Relationship surveys:

These surveys asks the question: “How likely are you to recommend [brand name] to [some relevant person]?” and provide you with the Net Promoter Score that links to future growth. You may ask the question both after or independent of customer interactions.

Transactional Surveys:

Individual customer interactions may destroy your standing with a customer but one interaction is unlikely to create promoters on its own. Transactional surveys are accordingly better off capturing the satisfaction with the transaction (CSAT) or the Customer Effort Score (CES), that is how easy it is for the customer to "get through" the interaction. You may ask the Net Promoter question in the survey but make sure the customer doesn’t think they have to recommend you based on only one transaction. Loyal customers may still recommend you despite one poor transactional experience. Customers that are not loyal may on the other hand not be convinced by only one transactional experience. 

Bain & Co. suggests that you measure CSAT or CES but also add an additional question to your transactional survey: “To what extent has your latest experience made you more or less likely to recommend [brand name]?”. This question tells you if the transaction had a positive or negative impact on the overall brand perception.

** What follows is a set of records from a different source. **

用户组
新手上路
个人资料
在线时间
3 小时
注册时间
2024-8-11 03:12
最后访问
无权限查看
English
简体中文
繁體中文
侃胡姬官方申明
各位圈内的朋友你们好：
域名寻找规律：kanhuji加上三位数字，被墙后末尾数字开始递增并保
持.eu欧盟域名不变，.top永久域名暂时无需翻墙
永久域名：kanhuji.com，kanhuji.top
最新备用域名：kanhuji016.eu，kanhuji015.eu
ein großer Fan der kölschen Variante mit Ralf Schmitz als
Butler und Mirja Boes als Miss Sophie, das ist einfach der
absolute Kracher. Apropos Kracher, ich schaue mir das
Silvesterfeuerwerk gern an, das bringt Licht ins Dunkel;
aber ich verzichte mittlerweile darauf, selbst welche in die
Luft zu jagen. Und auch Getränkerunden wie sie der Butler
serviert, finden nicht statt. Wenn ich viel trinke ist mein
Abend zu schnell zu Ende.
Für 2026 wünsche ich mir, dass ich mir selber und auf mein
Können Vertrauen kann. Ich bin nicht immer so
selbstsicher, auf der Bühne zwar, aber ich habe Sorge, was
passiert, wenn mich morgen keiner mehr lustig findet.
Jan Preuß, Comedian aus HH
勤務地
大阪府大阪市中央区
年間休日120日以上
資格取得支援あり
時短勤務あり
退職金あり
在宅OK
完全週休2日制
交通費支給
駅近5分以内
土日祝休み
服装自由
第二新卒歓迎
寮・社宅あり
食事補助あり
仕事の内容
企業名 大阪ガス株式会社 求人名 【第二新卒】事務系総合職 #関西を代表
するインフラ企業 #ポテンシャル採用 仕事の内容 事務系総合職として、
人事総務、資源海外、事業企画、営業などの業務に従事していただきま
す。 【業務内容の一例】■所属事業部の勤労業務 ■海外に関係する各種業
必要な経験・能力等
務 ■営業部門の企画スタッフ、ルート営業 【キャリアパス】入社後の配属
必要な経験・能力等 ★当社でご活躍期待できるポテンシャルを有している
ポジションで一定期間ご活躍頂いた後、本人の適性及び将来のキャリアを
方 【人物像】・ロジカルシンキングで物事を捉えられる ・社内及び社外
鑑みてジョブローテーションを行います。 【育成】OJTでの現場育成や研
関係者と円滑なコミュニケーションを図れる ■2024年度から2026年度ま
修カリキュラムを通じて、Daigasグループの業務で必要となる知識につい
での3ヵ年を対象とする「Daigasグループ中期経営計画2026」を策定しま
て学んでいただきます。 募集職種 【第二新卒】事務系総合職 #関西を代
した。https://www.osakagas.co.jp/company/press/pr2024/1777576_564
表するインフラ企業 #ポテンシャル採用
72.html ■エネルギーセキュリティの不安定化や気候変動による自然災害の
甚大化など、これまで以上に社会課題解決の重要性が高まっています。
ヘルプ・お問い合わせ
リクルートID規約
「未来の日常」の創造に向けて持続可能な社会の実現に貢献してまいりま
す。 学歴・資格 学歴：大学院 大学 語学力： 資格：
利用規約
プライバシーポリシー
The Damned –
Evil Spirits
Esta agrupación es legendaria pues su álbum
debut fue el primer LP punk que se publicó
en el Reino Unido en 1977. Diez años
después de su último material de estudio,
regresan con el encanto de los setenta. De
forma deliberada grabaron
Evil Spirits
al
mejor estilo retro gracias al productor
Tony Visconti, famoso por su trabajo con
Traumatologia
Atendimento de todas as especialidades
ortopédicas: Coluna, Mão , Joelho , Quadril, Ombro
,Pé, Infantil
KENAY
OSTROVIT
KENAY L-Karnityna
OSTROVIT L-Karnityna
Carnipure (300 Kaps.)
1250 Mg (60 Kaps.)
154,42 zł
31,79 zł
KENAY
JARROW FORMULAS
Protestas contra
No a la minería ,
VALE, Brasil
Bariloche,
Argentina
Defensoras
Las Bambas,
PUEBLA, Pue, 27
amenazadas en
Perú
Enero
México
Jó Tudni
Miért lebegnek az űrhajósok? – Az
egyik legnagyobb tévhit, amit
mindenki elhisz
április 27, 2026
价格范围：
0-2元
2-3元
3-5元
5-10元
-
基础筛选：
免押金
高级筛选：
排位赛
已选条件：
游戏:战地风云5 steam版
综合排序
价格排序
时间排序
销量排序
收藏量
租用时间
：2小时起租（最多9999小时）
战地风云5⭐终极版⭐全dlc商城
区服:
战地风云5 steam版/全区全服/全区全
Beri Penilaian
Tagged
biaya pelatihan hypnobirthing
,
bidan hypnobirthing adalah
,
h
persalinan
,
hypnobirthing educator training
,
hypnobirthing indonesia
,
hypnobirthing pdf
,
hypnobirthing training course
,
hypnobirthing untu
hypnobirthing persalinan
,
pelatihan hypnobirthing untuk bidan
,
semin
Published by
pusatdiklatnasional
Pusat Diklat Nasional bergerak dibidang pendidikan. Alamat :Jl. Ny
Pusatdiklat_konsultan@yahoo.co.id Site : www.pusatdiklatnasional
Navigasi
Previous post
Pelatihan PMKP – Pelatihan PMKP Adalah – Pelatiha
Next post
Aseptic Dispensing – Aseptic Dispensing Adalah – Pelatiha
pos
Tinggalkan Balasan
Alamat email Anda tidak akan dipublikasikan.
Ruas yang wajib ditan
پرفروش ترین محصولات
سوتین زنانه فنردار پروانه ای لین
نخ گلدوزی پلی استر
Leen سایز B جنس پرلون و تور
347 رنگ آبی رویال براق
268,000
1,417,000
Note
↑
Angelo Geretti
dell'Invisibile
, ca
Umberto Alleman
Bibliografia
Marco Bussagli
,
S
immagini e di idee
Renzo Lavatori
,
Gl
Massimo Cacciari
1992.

So, with our definition in mind, I recommend that you do both types of surveys. Our research shows that companies doing both grow NPS and retention rates faster. While the relationship survey gives you the real Net Promoter Score and explains how the different parts of your customer journey contribute to your score, transactional surveys give you a fast track to fixing detraction drivers. The relationship survey can also tell you, which transactions to survey.

We recommend that you do relationship surveys four times a year if you close the loop. The high frequency leads to faster customer experience improvements, thus higher NPS scores. If your customers are used to only getting one survey a year, switching to four times a year should not be done in one go. Generally, customers are not fond of surveys so you need to prove that your surveys lead to actions and better customer experiences before you increase the frequency. If you have good follow-up workflows you can usually increase the frequency within 1-3 years. Transactional surveys can be done after every transaction though some companies choose to survey customers at most once a month.

We hope you have found our AMA with Jørgen Bo Christensen helpful and useful!